The IRS Is Probing Coinbase For User Information
Bitcoin is a peer to peer crypto currency that was created anonymously by the Japanese developer who goes by Satoshi Nakamoto. Transactions encrypted using the SHA-2 hashing algorithm. Bitcoins are awarded to miners that keep the network alive with their computing power. China currently dominates the Bitcoin mining market due to the cost efficiency of mining in the country. Although it is used as a currency, many countries treat Bitcoin as a digital asset instead.
The source code of Bitcoin is open source and has lead to development of other similar crypto currencies. Litecoin, Dogecoin, Feathercoin and Clamcoin are examples of alternative crypto currencies that have emerged since the launch of bitcoin.
The anonymous nature of Bitcoin has attracted shady activities including money laundering, online scams and drug dealing. The online drug marketplace known as The Silk Road is an example of a large criminal enterprise that depended on Bitcoin to conduct business. There are many law abiding Bitcoin enthusiasts in the community but the criminal presence has always been prevalent. Many legitimate businesses use Bitcoin as an alternative payment processor since it cheaper than credit card processing and it is more widely available in third world countries.

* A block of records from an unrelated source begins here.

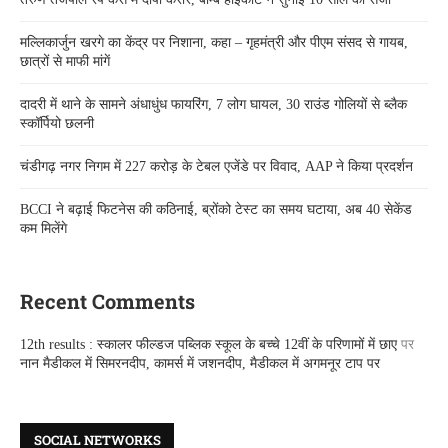
मल्लिकार्जुन खरगे का केंद्र पर निशाना, कहा – गृहमंत्री और पीएम संसद से गायब,
छात्रों से माफी मांगें
दादरी में थाने के सामने अंधाधुंध फायरिंग, 7 लोग घायल, 30 राउंड गोलियों से ब्लैक
स्कॉर्पियो छलनी
चंडीगढ़ नगर निगम में 227 करोड़ के टेबल एजेंडे पर विवाद, AAP ने किया प्रदर्शन
BCCI ने बढ़ाई फिटनेस की कठिनाई, ब्रोंको टेस्ट का समय घटाया, अब 40 सेकेंड
कम मिलेंगे
Recent Comments
12th results : स्कालर फील्डज पब्लिक स्कूल के बच्चे 12वीं के परिणामों में छाए
पर
नान मैडीकल में सिमरनदीप, कामर्स में जशनदीप, मैडीकल में अगमनूर टाप पर
SOCIAL NETWORKS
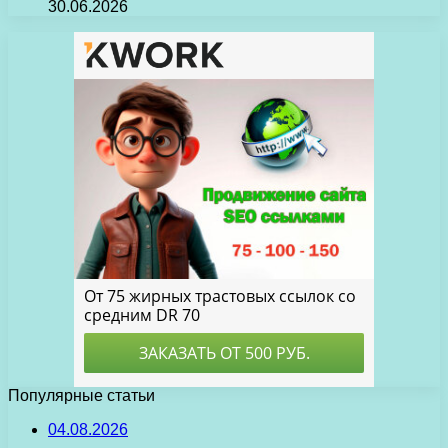
30.06.2026
Популярные статьи
04.08.2026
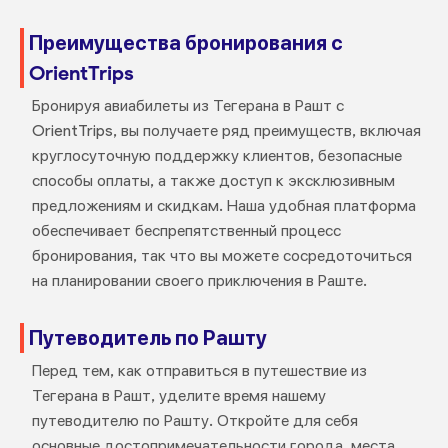
Преимущества бронирования с
OrientTrips
Бронируя авиабилеты из Тегерана в Рашт с
OrientTrips, вы получаете ряд преимуществ, включая
круглосуточную поддержку клиентов, безопасные
способы оплаты, а также доступ к эксклюзивным
предложениям и скидкам. Наша удобная платформа
обеспечивает беспрепятственный процесс
бронирования, так что вы можете сосредоточиться
на планировании своего приключения в Раште.
Путеводитель по Рашту
Перед тем, как отправиться в путешествие из
Тегерана в Рашт, уделите время нашему
путеводителю по Рашту. Откройте для себя
основные достопримечательности города, места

The IRS is very much interested in uncovering the identities of many Bitcoin users since it is seen as an easy way to avoid taxes. They are targeting the San Francisco based Bitcoin exchange Coinbase. The company received a John Doe to surrender the identities of Bitcoin purchasers in their database. The IRS is primarily searching for the identities of Bitcoin purchasers that do not have any tax information on file with them.
If done correctly, it is possible for a user to use Bitcoin without leaving a paper trail. This would involve methods like buying Bitcoin with cash, online bartering, mining from home or working under the table for Bitcoin. It is obviously not very convenient to exchange Bitcoin using these methods so exchanges like Coinbase serves the majority of users.

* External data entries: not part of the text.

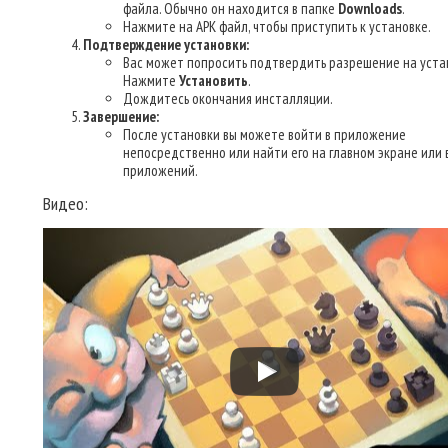
файла. Обычно он находится в папке
Downloads
.
Нажмите на APK файл, чтобы приступить к установке.
Подтверждение установки:
Вас может попросить подтвердить разрешение на уста
Нажмите
Установить
.
Дождитесь окончания инсталляции.
Завершение:
После установки вы можете войти в приложение
непосредственно или найти его на главном экране или 
приложений.
Видео:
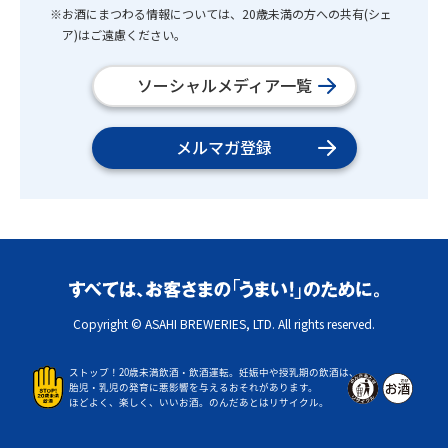
※お酒にまつわる情報については、20歳未満の方への共有(シェ
ア)はご遠慮ください。
ソーシャルメディア一覧
メルマガ登録
Copyright © ASAHI BREWERIES, LTD. All rights reserved.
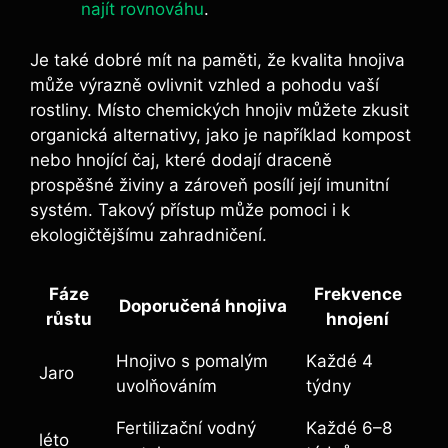
najít rovnováhu
.
Je také dobré mít na paměti, že kvalita hnojiva
může výrazně ovlivnit vzhled a pohodu vaší
rostliny. Místo chemických hnojiv můžete zkusit
organická alternativy, jako je například kompost
nebo hnojící čaj, které dodají draceně
prospěšné živiny a zároveň posílí její imunitní
systém. Takový přístup může pomoci i k
ekologičtějšímu zahradničení.
Fáze
Frekvence
Doporučená hnojiva
růstu
hnojení
Hnojivo s pomalým
Každé 4
Jaro
uvolňováním
týdny
Fertilizační vodný
Každé 6–8
léto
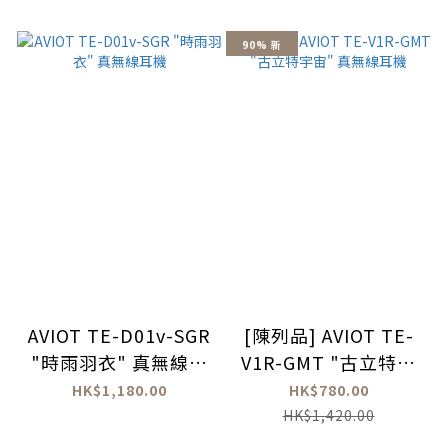
90% 新
AVIOT TE-D01v-SGR
[陳列品] AVIOT TE-
"時雨羽衣" 真無線耳
V1R-GMT "古立特宇
機
宙" 真無線耳機
HK$1,180.00
HK$780.00
HK$1,420.00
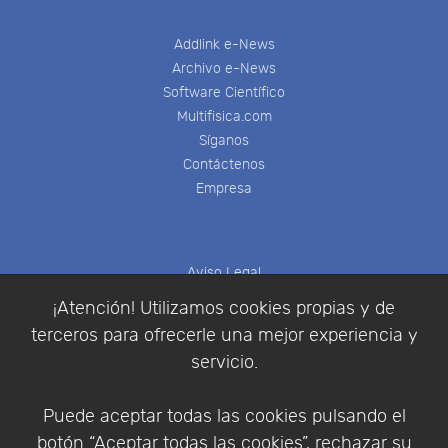
Addlink e-News
Archivo e-News
Software Científico
Multifisica.com
Síganos
Contáctenos
Empresa
Aviso Legal
Política de Cookies
¡Atención! Utilizamos cookies propias y de
Política de Privacidad
terceros para ofrecerle una mejor experiencia y
Condiciones de compra
servicio.
Identificarse
Registrarse
Puede aceptar todas las cookies pulsando el
botón “Aceptar todas las cookies”, rechazar su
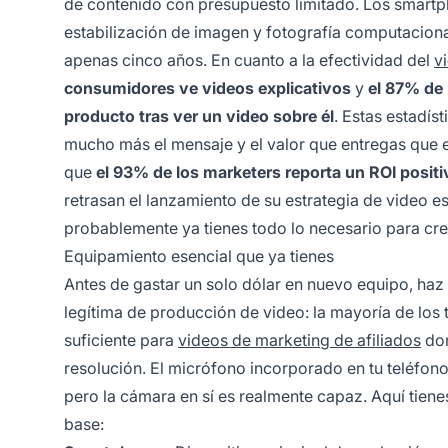
de contenido con presupuesto limitado. Los smar
estabilización de imagen y fotografía computacion
apenas cinco años. En cuanto a la efectividad del
v
consumidores ve videos explicativos
y
el 87% de
producto tras ver un video sobre él
. Estas estadís
mucho más el mensaje y el valor que entregas que el
que
el 93% de los marketers reporta un ROI posit
retrasan el lanzamiento de su estrategia de video e
probablemente ya tienes todo lo necesario para cre
Equipamiento esencial que ya tienes
Antes de gastar un solo dólar en nuevo equipo, haz 
legítima de producción de video: la mayoría de lo
suficiente para
videos de marketing de afiliados
don
resolución. El micrófono incorporado en tu teléfon
pero la cámara en sí es realmente capaz. Aquí tien
base:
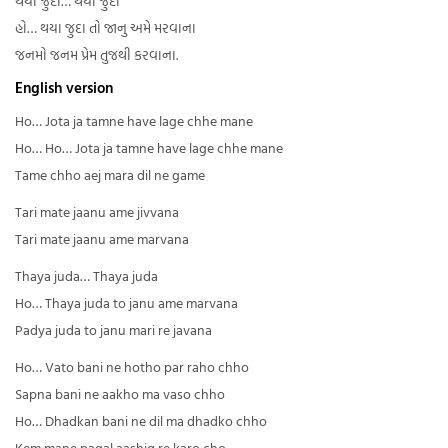
થયા જુદા… થયા જુદા
હો… થયા જુદા તો જાનુ અમે મરવાના
જનમો જનમ પ્રેમ તુજથી કરવાના.
English version
Ho… Jota ja tamne have lage chhe mane
Ho… Ho… Jota ja tamne have lage chhe mane
Tame chho aej mara dil ne game
Tari mate jaanu ame jivvana
Tari mate jaanu ame marvana
Thaya juda… Thaya juda
Ho… Thaya juda to janu ame marvana
Padya juda to janu mari re javana
Ho… Vato bani ne hotho par raho chho
Sapna bani ne aakho ma vaso chho
Ho… Dhadkan bani ne dil ma dhadko chho
Kem mane pagal aashiq re karo cho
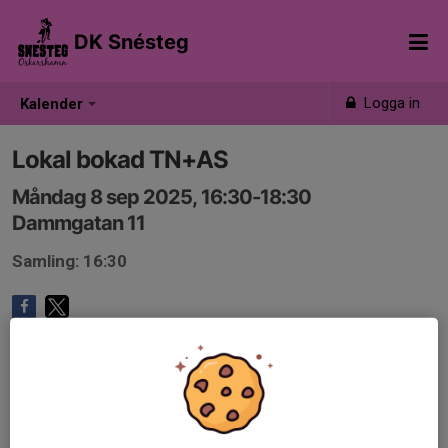
DK Snésteg
Logga in
Kalender
Lokal bokad TN+AS
Måndag 8 sep 2025, 16:30-18:30
Dammgatan 11
Samling: 16:30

Coinbase is currently fighting this intrusive request of information. The company usually complies with criminal investigations, but they believe this broad request of information is a gross infringement of the users’ privacy. There will be many names uncovered in such a request of mostly law abiding citizens. It is currently up to the US Magistrate Judge Jacqueline Scott Corley of San Francisco to determine if Coinbase is legally required to give up the information.